Predictions of future sea-level rise show threat to coastal communities and islands – such as New York and Roosevelt Island. And Roosevelt Island has numerous people in two subpopulations that are more adversely affected by extreme weather – children, and seniors with health conditions.
The Clean Power Plan
What’s most important now is for us to respond before it’s too late. Climate problems require collective, community action. The Clean Power Plan is a great starting point in caring for our planet. Here are some facts about it:
● Sets the first-ever emission standards for existing power plants (the largest source of carbon pollution in the US), and puts us on a path toward 32% reduction of carbon emissions by 2030.
● Saves the average American family nearly $85 a year on electric bills by 2030.
● Leads to 30% more renewable-energy generation, and creates tens of thousands of jobs.
What We Can Do
While Governor Cuomo and others have praised the plan, its opponents have vowed to fight it in Congress and the courts. We need to do whatever we can to support the plan – to make sure that it’s known, and treated with priority and urgency, and implemented, and built on in the future. The goal is to bridge the gap between awareness/concern and action.
Public support will empower President Obama when he presents the plan at the United Nations Climate Change Summit in Paris in December, helping to set an example as countries outline their approaches in the effort to develop a global climate change plan for action.
One way for Islanders to help is to contact our elected representatives and urge their support of the plan, and of the environment in general.
Senator Chuck Schumer: 202-224-6542
Senator Kirsten Gillibrand: 202-224-4451, 212-688-6262
U.S. Rep. Carolyn Maloney: 202-225-7944, 212-860-0606
Another way that Islanders can spread the word is through social media like Facebook, Twitter, and Instagram. Use hashtag #ActOnClimate to share your concerns and to increase climate-change awareness.

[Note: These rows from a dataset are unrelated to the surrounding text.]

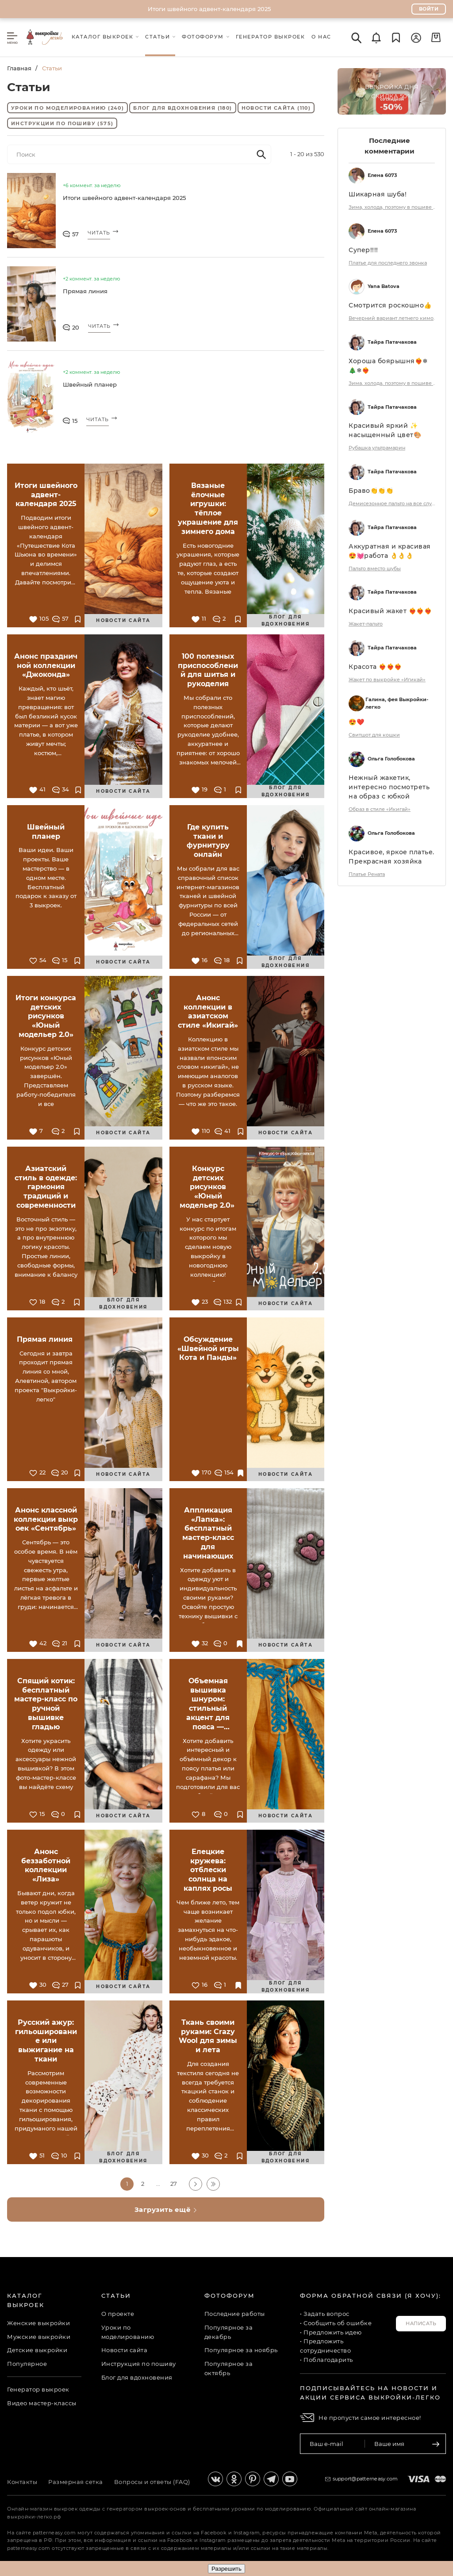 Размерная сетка (75, 2481)
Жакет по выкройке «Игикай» (387, 679)
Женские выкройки (38, 2322)
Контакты (22, 2481)
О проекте (117, 2313)
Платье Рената (367, 874)
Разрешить (226, 2568)
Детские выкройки (37, 2349)
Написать (421, 2323)
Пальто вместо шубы (375, 568)
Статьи (116, 2295)
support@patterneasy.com (365, 2479)
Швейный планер (90, 384)
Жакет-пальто (366, 624)
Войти (429, 9)
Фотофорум (229, 2295)
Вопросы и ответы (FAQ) (152, 2481)
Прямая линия (86, 291)
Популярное (27, 2363)
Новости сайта (276, 108)
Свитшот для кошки (374, 735)
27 (173, 2183)
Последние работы (234, 2313)
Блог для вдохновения (182, 108)
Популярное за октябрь (228, 2368)
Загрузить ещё (165, 2209)
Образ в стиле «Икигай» (380, 809)
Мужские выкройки (38, 2336)
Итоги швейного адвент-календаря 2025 (209, 8)
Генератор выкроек (38, 2389)
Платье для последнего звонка (388, 263)
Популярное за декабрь (228, 2332)
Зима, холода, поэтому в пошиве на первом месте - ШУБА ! (393, 207)
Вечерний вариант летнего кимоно (393, 318)
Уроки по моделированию (67, 108)
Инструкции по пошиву (62, 123)
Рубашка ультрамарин (377, 448)
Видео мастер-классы (42, 2403)
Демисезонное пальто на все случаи (393, 503)
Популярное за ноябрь (241, 2349)
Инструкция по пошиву (138, 2363)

Facebook users can download the Organizing for Action app, part of President Obama’s grassroots organization for social change.
The Island’s significant international population has a special ability: foreign citizens can talk and write to their country’s representatives, to support and encourage them as they formulate and implement effective clean power plans.
And among the many small steps that we can take here, on the Island, to contribute to planetary well-being is by supporting the local groups that facilitate reusing instead of buying new. The Roosevelt Island Parents’ Network helps families share items that they no longer need; contributors post pictures of goods and products to pass on. If someone else uses what you don’t need, you’ve done the planet a great favor because that person won’t be buying a new one. The Freecycle Network (freecycle.org) is also active on the Island.
Freecycle is a nonprofit movement of people who give (and get) stuff for free in their own towns. Our local volunteer moderator is Susy del Campo Perea. And when the Cabrini Thrift Shop finally reopens next year, it will restore a vital component to our local recycling, by selling donated items. The goal is to facilitate the leap between awareness, concern and action.